=== EXERCISE REQUIREMENTS ===
Which of the lines below include the word "cards"? Pull each one out.

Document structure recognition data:
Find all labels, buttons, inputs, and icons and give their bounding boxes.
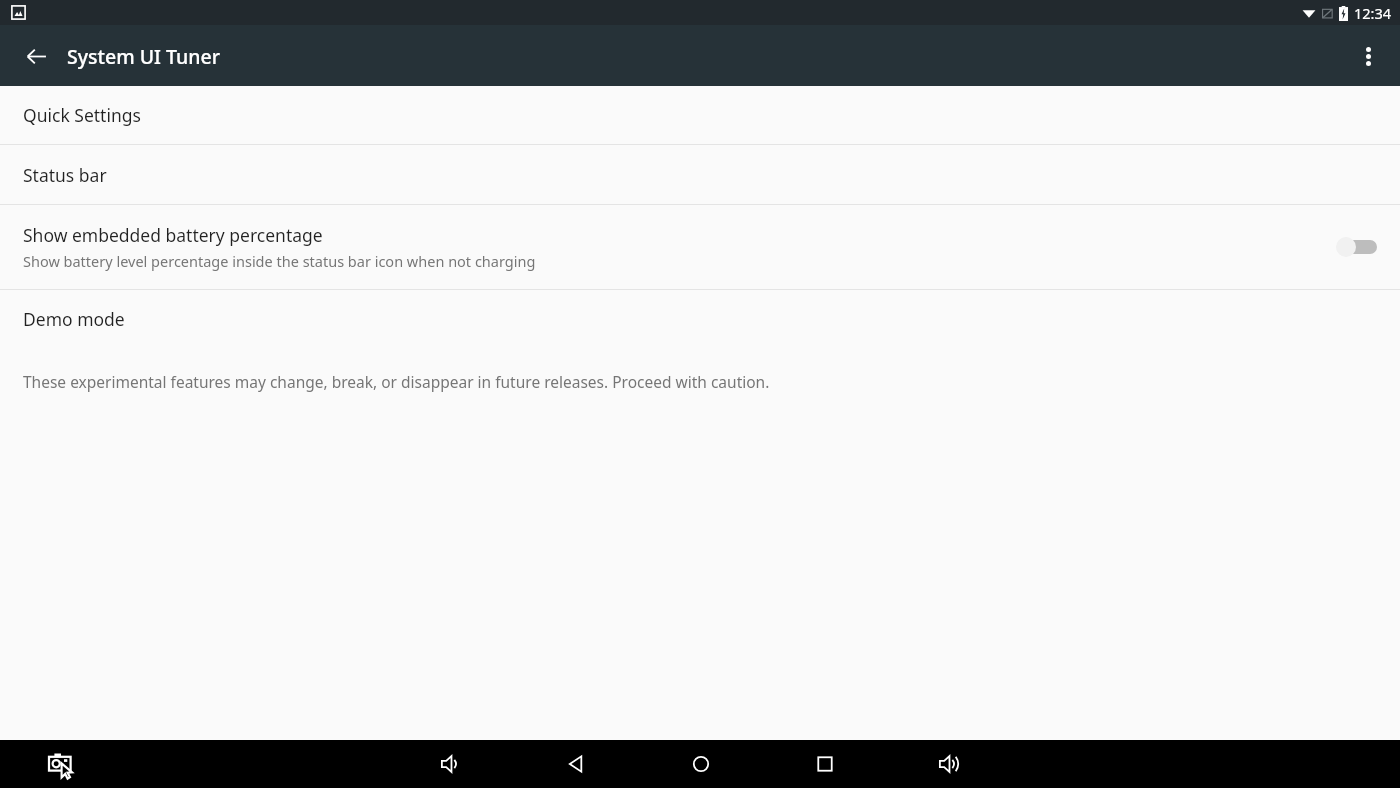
staticText: 12:34 xyxy=(1354,3,1392,23)
button[interactable]: Show embedded battery percentage xyxy=(0,205,1400,289)
button[interactable]: Demo mode xyxy=(0,290,1400,348)
button[interactable]: Volume up xyxy=(928,743,970,785)
staticText: These experimental features may change, … xyxy=(23,371,770,392)
staticText: System UI Tuner xyxy=(67,43,220,70)
button[interactable]: Status bar xyxy=(0,145,1400,204)
staticText: Demo mode xyxy=(23,307,125,331)
button[interactable]: Quick Settings xyxy=(0,86,1400,144)
button[interactable]: More options xyxy=(1346,34,1390,78)
button[interactable]: Home xyxy=(680,743,722,785)
button[interactable]: Recent apps xyxy=(804,743,846,785)
button[interactable]: Back xyxy=(556,743,598,785)
staticText: Quick Settings xyxy=(23,103,141,127)
button[interactable]: Volume down xyxy=(430,743,472,785)
staticText: Show battery level percentage inside the… xyxy=(23,251,536,271)
staticText: Status bar xyxy=(23,163,107,187)
button[interactable]: Screenshot xyxy=(44,747,78,781)
button[interactable]: Back xyxy=(18,38,54,74)
staticText: Show embedded battery percentage xyxy=(23,223,323,247)
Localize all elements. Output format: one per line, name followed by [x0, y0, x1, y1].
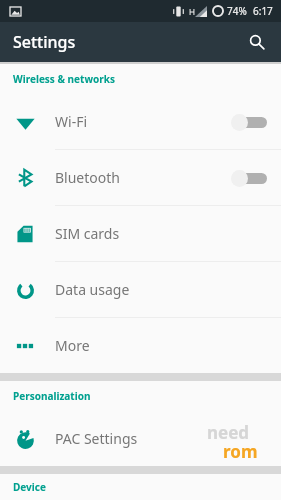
button[interactable]: Data usage — [0, 262, 281, 317]
staticText: need — [207, 421, 250, 444]
staticText: Personalization — [13, 389, 91, 403]
staticText: SIM cards — [55, 224, 267, 243]
staticText: Data usage — [55, 280, 267, 299]
staticText: 74% — [227, 4, 247, 18]
staticText: Bluetooth — [55, 168, 231, 187]
button[interactable]: SIM cards — [0, 206, 281, 261]
button[interactable]: PAC Settings — [0, 411, 281, 466]
staticText: 6:17 — [253, 4, 273, 18]
staticText: Device — [13, 480, 46, 494]
button[interactable]: Toggle — [231, 168, 267, 188]
button[interactable]: Toggle — [231, 112, 267, 132]
staticText: Wireless & networks — [13, 72, 115, 86]
staticText: Settings — [13, 31, 76, 53]
staticText: More — [55, 336, 267, 355]
button[interactable]: More — [0, 318, 281, 373]
button[interactable]: Search — [239, 24, 275, 60]
staticText: PAC Settings — [55, 429, 267, 448]
staticText: www.needrom.com — [196, 464, 261, 474]
button[interactable]: Bluetooth — [0, 150, 281, 205]
button[interactable]: Wi-Fi — [0, 94, 281, 149]
staticText: Wi-Fi — [55, 112, 231, 131]
staticText: rom — [223, 440, 258, 463]
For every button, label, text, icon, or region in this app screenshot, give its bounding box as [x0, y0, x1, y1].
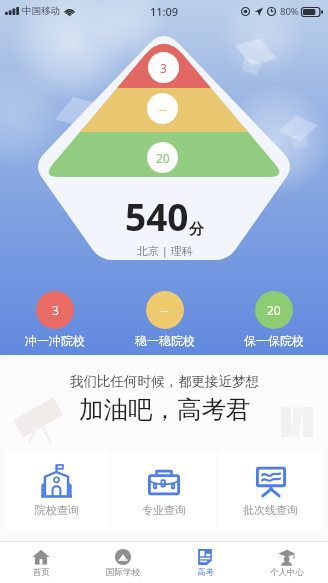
- staticText: --: [161, 302, 169, 318]
- staticText: 保一保院校: [244, 333, 304, 348]
- staticText: 院校查询: [35, 503, 79, 517]
- button[interactable]: 国际学校: [82, 542, 164, 583]
- staticText: 冲一冲院校: [25, 333, 85, 348]
- button[interactable]: 20: [219, 289, 328, 350]
- staticText: 高考: [197, 567, 214, 578]
- staticText: 专业查询: [142, 503, 186, 517]
- staticText: 11:09: [150, 4, 179, 19]
- staticText: 中国移动: [22, 5, 60, 17]
- button[interactable]: 首页: [0, 542, 82, 583]
- button[interactable]: 院校查询: [5, 450, 109, 530]
- staticText: 80%: [280, 5, 299, 18]
- staticText: 20: [267, 302, 281, 318]
- staticText: 3: [52, 302, 59, 318]
- button[interactable]: 高考: [164, 542, 246, 583]
- staticText: 批次线查询: [243, 503, 298, 517]
- staticText: --: [159, 101, 167, 117]
- button[interactable]: 批次线查询: [218, 450, 323, 530]
- staticText: 20: [156, 150, 170, 166]
- button[interactable]: 个人中心: [246, 542, 328, 583]
- button[interactable]: --: [110, 289, 219, 350]
- staticText: 稳一稳院校: [135, 333, 195, 348]
- staticText: 国际学校: [106, 567, 140, 578]
- staticText: 540: [125, 191, 189, 241]
- staticText: 北京 | 理科: [137, 243, 193, 258]
- staticText: 我们比任何时候，都更接近梦想: [70, 373, 259, 390]
- button[interactable]: 3: [0, 289, 110, 350]
- staticText: 加油吧，高考君: [79, 394, 251, 425]
- staticText: 3: [160, 60, 167, 76]
- staticText: 分: [189, 220, 204, 239]
- button[interactable]: 专业查询: [111, 450, 216, 530]
- staticText: 首页: [33, 567, 50, 578]
- staticText: 个人中心: [270, 567, 304, 578]
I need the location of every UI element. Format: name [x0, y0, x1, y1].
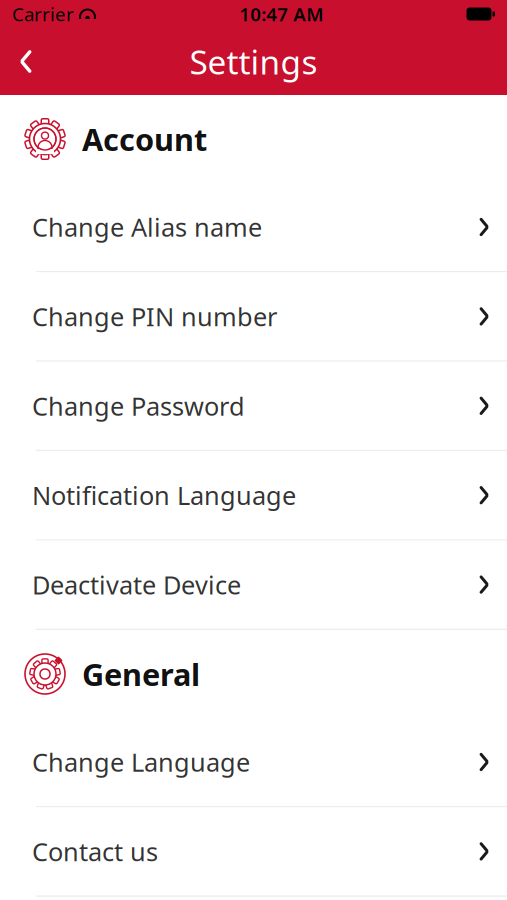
staticText: Change PIN number	[32, 300, 277, 333]
staticText: Carrier	[12, 2, 74, 26]
button[interactable]: Change PIN number	[0, 272, 507, 360]
staticText: Change Password	[32, 389, 245, 423]
button[interactable]: Contact us	[0, 807, 507, 895]
button[interactable]: Change Password	[0, 362, 507, 450]
staticText: Deactivate Device	[32, 568, 241, 601]
button[interactable]: Change Alias name	[0, 183, 507, 271]
staticText: Change Language	[32, 745, 250, 779]
staticText: Contact us	[32, 835, 158, 868]
staticText: Notification Language	[32, 478, 296, 512]
button[interactable]: Change Language	[0, 718, 507, 806]
staticText: Change Alias name	[32, 210, 262, 244]
button[interactable]: Deactivate Device	[0, 541, 507, 629]
staticText: Account	[82, 119, 207, 159]
button[interactable]: Notification Language	[0, 451, 507, 539]
staticText: 10:47 AM	[239, 2, 323, 26]
staticText: Settings	[190, 39, 318, 84]
button[interactable]: Back	[0, 28, 52, 95]
staticText: General	[82, 654, 200, 694]
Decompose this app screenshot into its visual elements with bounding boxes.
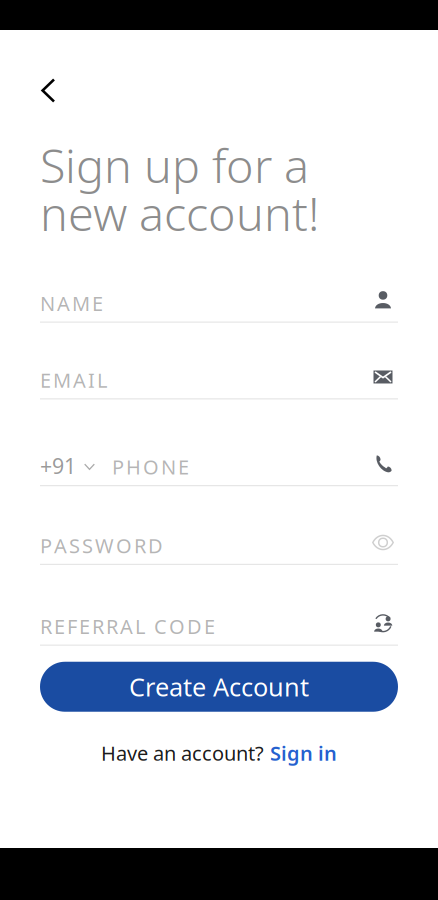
staticText: Have an account? [101, 740, 264, 766]
button[interactable]: Create Account [40, 662, 398, 712]
staticText: Create Account [129, 670, 309, 704]
staticText: N A M E [40, 290, 103, 316]
staticText: +91 [40, 452, 76, 480]
staticText: R E F E R R A L C O D E [40, 613, 215, 640]
staticText: P A S S W O R D [40, 532, 163, 559]
staticText: Sign in [270, 740, 337, 766]
button[interactable]: Back [0, 70, 73, 111]
staticText: Sign up for a new account! [40, 134, 319, 244]
staticText: E M A I L [40, 367, 107, 393]
staticText: P H O N E [112, 454, 189, 480]
button[interactable]: Sign in [270, 740, 337, 766]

=== EXERCISE SOLUTION ===
staticText: SIM cards — [55, 224, 267, 243]
button[interactable]: SIM cards — [0, 206, 281, 261]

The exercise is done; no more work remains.